__About this exercise__
Only one stretch of the records below should be repeated. It starts with the line containing "Rome chases 2033 crucifixion anniversary" and goes on through the line containing "deadline for airport expansion", exactly as written.

__Task material__

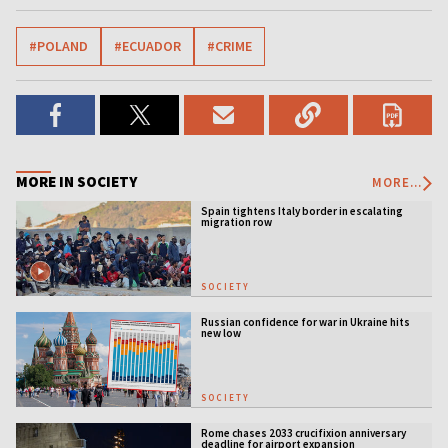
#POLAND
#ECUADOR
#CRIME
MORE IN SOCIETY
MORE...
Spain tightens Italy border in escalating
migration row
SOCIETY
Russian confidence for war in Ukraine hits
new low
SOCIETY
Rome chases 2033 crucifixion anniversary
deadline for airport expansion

==

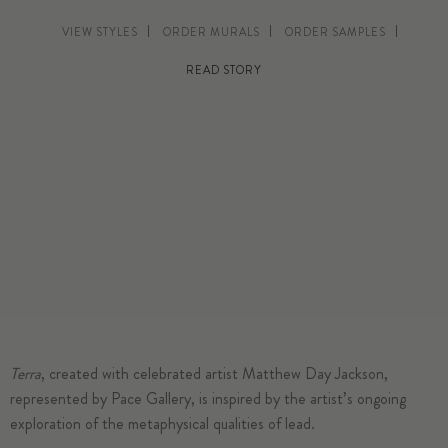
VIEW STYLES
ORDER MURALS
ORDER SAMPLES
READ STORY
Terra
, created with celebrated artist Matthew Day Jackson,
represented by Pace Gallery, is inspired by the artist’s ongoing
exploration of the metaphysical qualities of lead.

__The completed task__
Rome chases 2033 crucifixion anniversary
deadline for airport expansion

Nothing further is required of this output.